True, it could of been a lot better, and I am sure some of the scenes have been stage managed (texting at work, neighbour complaining about the kids making noise on Sun morning) but it did point out some of the 'cultural differences' that took me a while to understand. 

It seems to be 'German week' on the BBC after the program about the German/UK car industry and Rick Stein's German Food. It even made me dig out my 'kraftwerk' Autobahn CD!


----------



## Sirtravelot

James3214 said:


> True, it could of been a lot better, and I am sure some of the scenes have been stage managed (texting at work, neighbour complaining about the kids making noise on Sun morning) but it did point out some of the 'cultural differences' that took me a while to understand.
> 
> It seems to be 'German week' on the BBC after the program about the German/UK car industry and Rick Stein's German Food. It even made me dig out my 'kraftwerk' Autobahn CD!


Is there going to be more or was that it? It would be interesting to see more than just one Brit in Germany. Something like one in Munich, one in Hamburg, one in Leipzig to see the differences between the countries and the regions.

I think Hamburg would be quite interesting, there's quite a few Brits living there.


----------



## James3214

No, it was just a 'one off' and you are right, the regional differences would be interesting, like in a lot of countries, including the UK!


----------



## Sirtravelot

I watched it now. I thought it was all right, but far too short. What bothered me immensely was how the English guy always talked English to the Germans, expecting them to understand him.

I heard that people were up in arms a bit because of the racist cop, but I didn't find him to be that racist. 

The "Waldkindergarten" was total crap. They made it sound as if such a thing was a norm. It seemed like Green propaganda.

The whole "stay at home" Hausfrau, is also quite misleading. They made it seem like all German women can't wait to be mothers. Not the case! The German birth-rate is so much lower than in Britain.

Anyway, if I was in charge of that, I would try to make it better, a bit deeper. It's also kinda hard to be "typical German", because nobody really knows what that is.
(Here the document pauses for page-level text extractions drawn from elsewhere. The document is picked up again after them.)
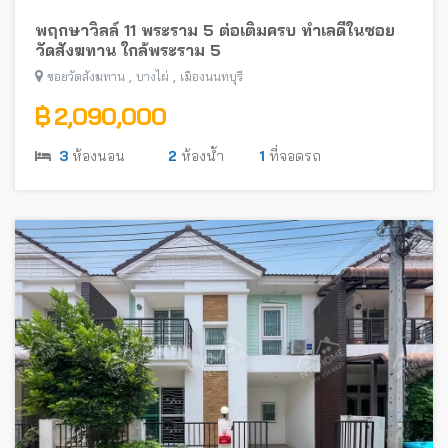
พฤกษาวิลล์ 11 พระราม 5 ต่อเติมครบ ทำเลดีในซอย
วัดสังฆทาน ใกล้พระราม 5
,
,
ซอยวัดสังฆทาน
บางไผ่
เมืองนนทบุรี
฿ 2,090,000
3
ห้องนอน
2
ห้องน้ำ
1
ที่จอดรถ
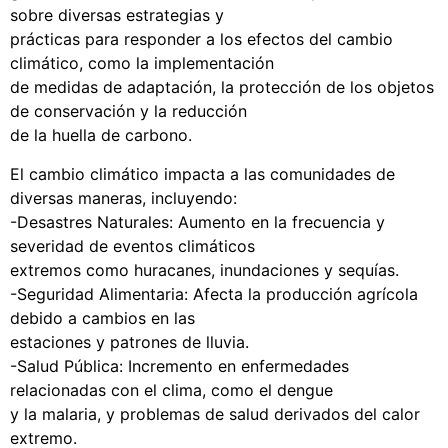
sobre diversas estrategias y
prácticas para responder a los efectos del cambio
climático, como la implementación
de medidas de adaptación, la protección de los objetos
de conservación y la reducción
de la huella de carbono.
El cambio climático impacta a las comunidades de
diversas maneras, incluyendo:
-Desastres Naturales: Aumento en la frecuencia y
severidad de eventos climáticos
extremos como huracanes, inundaciones y sequías.
-Seguridad Alimentaria: Afecta la producción agrícola
debido a cambios en las
estaciones y patrones de lluvia.
-Salud Pública: Incremento en enfermedades
relacionadas con el clima, como el dengue
y la malaria, y problemas de salud derivados del calor
extremo.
Just my two cents.


----------



## lindalounder

I watched that documentary too - I am from USA and when I went to study in Germany the tips were very helpful


----------



## cheefbadger

i watched it too and thought it was a bit weak. So much of it was overly staged, i agree, but i guess it had to be. it did point out some of the cultural differences but overplayed quite a few of them. Everyones experience is different of course but in mine the sunday quiet law was definitely overplayed. Where I live, and its mostly Germans, everyone just goes about their business. True, i am less likely to blast out slipknot and crank it up to the gigawatts but my neighbour certainly didn't have to politely ask their dogs to use their inside voices or stop their children from playing as children do. i personally have never been told off for using my phone in work, but then I work for Vodafone so maybe thats why.
The one good thing was that my friends back gome watched it and so they have more of an idea what to expect when they visit. According to the programme at least I will come home early afternoon from my manufacturing job to my wife who will be most of the way through her days housework, looking after three quarters of a child and preparing a heart attacks worth of swine for dinner.


----------